# MARS: A Margin-Adversarial Risk-Controlled Early Stopping Strategy

> MARS monitors the aggregated voting dynamics at intermediate checkpoints to predict which reasoning trajectories might change the answer, saving 25-47% of computation tokens while ensuring accuracy.

- 板块: [Openclaw Llm](https://www.zingnex.cn/en/forum/board/openclaw-llm)
- 发布时间: 2026-06-11T05:56:42.000Z
- 最近活动: 2026-06-12T01:25:11.826Z
- 热度: 120.5
- 关键词: 测试时扩展, 早停策略, 推理优化, 多数投票, MARS, 计算效率, LLM推理
- 页面链接: https://www.zingnex.cn/en/forum/thread/mars
- Canonical: https://www.zingnex.cn/forum/thread/mars
- Markdown 来源: floors_fallback

---

## 【Introduction】MARS: Margin-Adversarial Risk-Controlled Early Stopping Strategy, Saving 25-47% Computation Tokens Without Accuracy Loss

MARS (Margin-Adversarial Risk-controlled Stopping) is a research result published on arXiv on June 11, 2026. Addressing the computational overhead issue in parallel inference-time expansion, it monitors the aggregated voting dynamics at intermediate checkpoints to predict reasoning trajectories that might change the answer. By adopting a margin-adversarial stopping rule, it saves 25-47% of computation tokens while ensuring accuracy. The core is to separate two types of uncertainties: trajectory-level switching probability and adversarial boundary, enabling risk-controlled early stopping.

## 【Background】Computational Dilemma of Parallel Inference-Time Expansion

Inference-time expansion improves LLM reasoning ability by sampling a large number of reasoning trajectories and using majority voting, but all trajectories need to run to completion, leading to huge computational overhead. The research team observed that intermediate checkpoints can extract the current answer, and the aggregated voting pattern evolves as reasoning progresses, raising the question: Can irrelevant trajectories be terminated early while maintaining accuracy?

## 【Methodology】Core Ideas and Implementation of MARS

MARS introduces a margin-adversarial stopping rule to estimate the possibility that an active trajectory will change the answer, stopping generation when the leading answer is safe.
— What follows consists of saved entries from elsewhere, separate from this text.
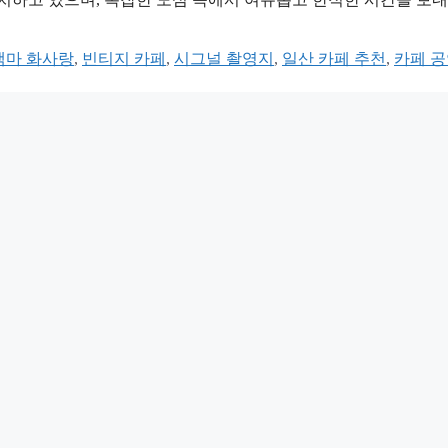
백마 화사랑
,
빈티지 카페
,
시그널 촬영지
,
일산 카페 추천
,
카페 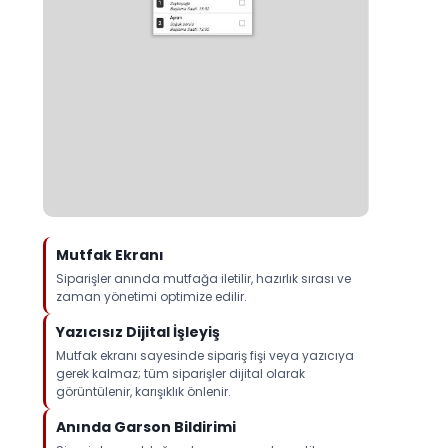
Mutfak Ekranı
Siparişler anında mutfağa iletilir, hazırlık sırası ve
zaman yönetimi optimize edilir.
Yazıcısız Dijital İşleyiş
Mutfak ekranı sayesinde sipariş fişi veya yazıcıya
gerek kalmaz; tüm siparişler dijital olarak
görüntülenir, karışıklık önlenir.
Anında Garson Bildirimi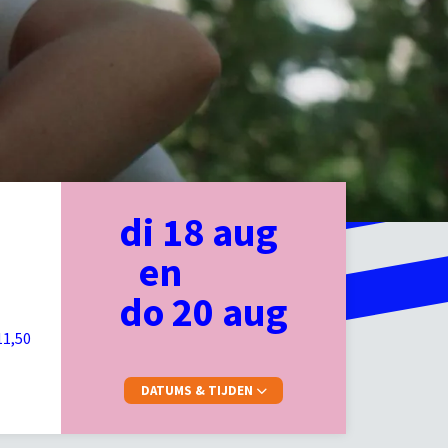
di 18 aug
en
do 20 aug
11,50
DATUMS & TIJDEN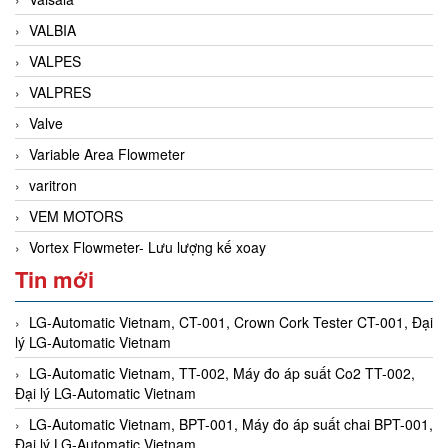
VALBIA
VALPES
VALPRES
Valve
Variable Area Flowmeter
varitron
VEM MOTORS
Vortex Flowmeter- Lưu lượng kế xoay
Tin mới
LG-Automatic Vietnam, CT-001, Crown Cork Tester CT-001, Đại
lý LG-Automatic Vietnam
LG-Automatic Vietnam, TT-002, Máy đo áp suất Co2 TT-002,
Đại lý LG-Automatic Vietnam
LG-Automatic Vietnam, BPT-001, Máy đo áp suất chai BPT-001,
Đại lý LG-Automatic Vietnam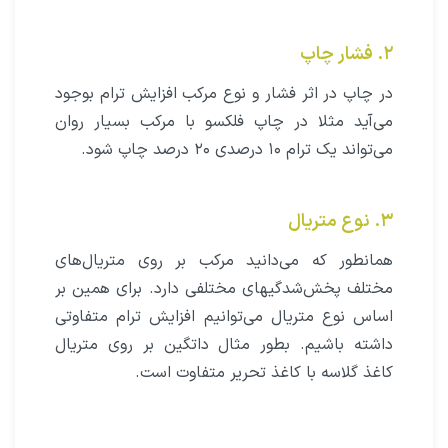
۲. فشار چاپ
در چاپ در اثر فشار و نوع مرکب افزایش ترام بوجود
می‌آید مثلا در چاپ فلکسو با مرکب بسیار روان
می‌تواند یک ترام ۱۰ درصدی ۲۰ درصد چاپ شود.
۳. نوع متریال
همانطور که می‌دانید مرکب بر روی متریال‌های
مختلف پخش‌شدگیهای مختلفی دارد. برای همین بر
اساس نوع متریال می‌توانیم افزایش ترام متفاوتی
داشته باشیم. بطور مثال داتگین بر روی متریال
کاغذ گلاسه با کاغذ تحریر متفاوت است.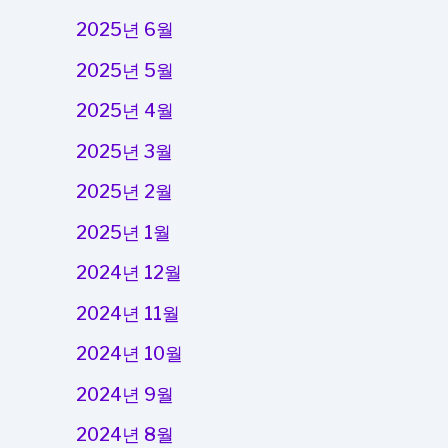
2025년 6월
2025년 5월
2025년 4월
2025년 3월
2025년 2월
2025년 1월
2024년 12월
2024년 11월
2024년 10월
2024년 9월
2024년 8월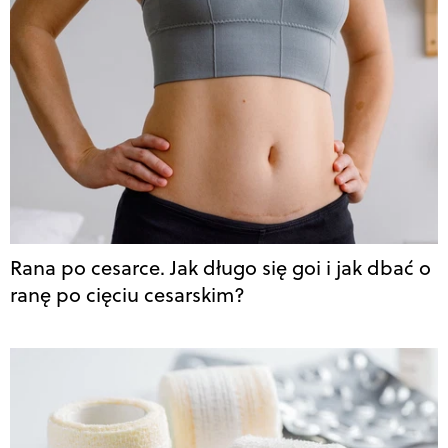
Rana po cesarce. Jak długo się goi i jak dbać o
ranę po cięciu cesarskim?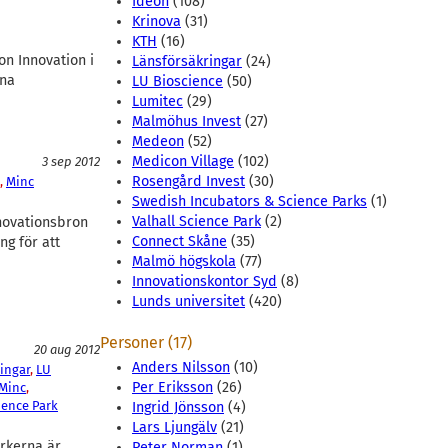
Ideon
(108)
Krinova
(31)
KTH
(16)
on Innovation i
Länsförsäkringar
(24)
ina
LU Bioscience
(50)
Lumitec
(29)
Malmöhus Invest
(27)
Medeon
(52)
Medicon Village
(102)
3 sep 2012
Rosengård Invest
(30)
, 
Minc
Swedish Incubators & Science Parks
(1)
Valhall Science Park
(2)
nnovationsbron
Connect Skåne
(35)
ng för att
Malmö högskola
(77)
…
Innovationskontor Syd
(8)
Lunds universitet
(420)
Personer (17)
20 aug 2012
Anders Nilsson
(10)
ingar
, 
LU
Per Eriksson
(26)
Minc
, 
ience Park
Ingrid Jönsson
(4)
Lars Ljungälv
(21)
arkerna är
Peter Norman
(1)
The key is to separate two types of uncertainties: 1. Trajectory-level switching probability (predicting the probability that a trajectory will change the answer later); 2. Adversarial boundary (conservatively estimating the direction of answer change). In practice, a five-feature logistic regression model (features include voting margin, trajectory confidence, etc.) is used, which has the advantages of low overhead, interpretability, and good generalization.

## 【Experiments】Significant Computational Saving Effects

In evaluations using three reasoning models and three competition math benchmarks, MARS performed excellently: it saved 25-47% of tokens compared to standard self-consistency without loss of accuracy; it further saved 14-29% of tokens compared to the advanced baseline DeepConf Online (which already filters weak trajectories), proving the effectiveness and complementarity of the method.

## 【Conclusion】Technical Contributions and Theoretical Guarantees

MARS not only has practical effects but also provides a structured analysis framework: separating two sources of uncertainty. Theoretically, when the switching probability is accurate, it is highly probable that the early-stopped answer is consistent with the full voting result. Its risk control feature is suitable for accuracy-sensitive scenarios; the adversarial boundary design considers the worst-case scenario, improving robustness.

## 【Applications and Limitations】Applicable Scenarios and Future Directions

MARS is applicable to all parallel inference-time expansion scenarios (mathematical problem solving, code generation, etc.). Limitations: Currently, it targets the majority voting aggregation strategy; other aggregation methods require adjustments; it relies on the accuracy of the switching probability model, and out-of-distribution scenarios need recalibration. It is still an important progress in efficiency optimization.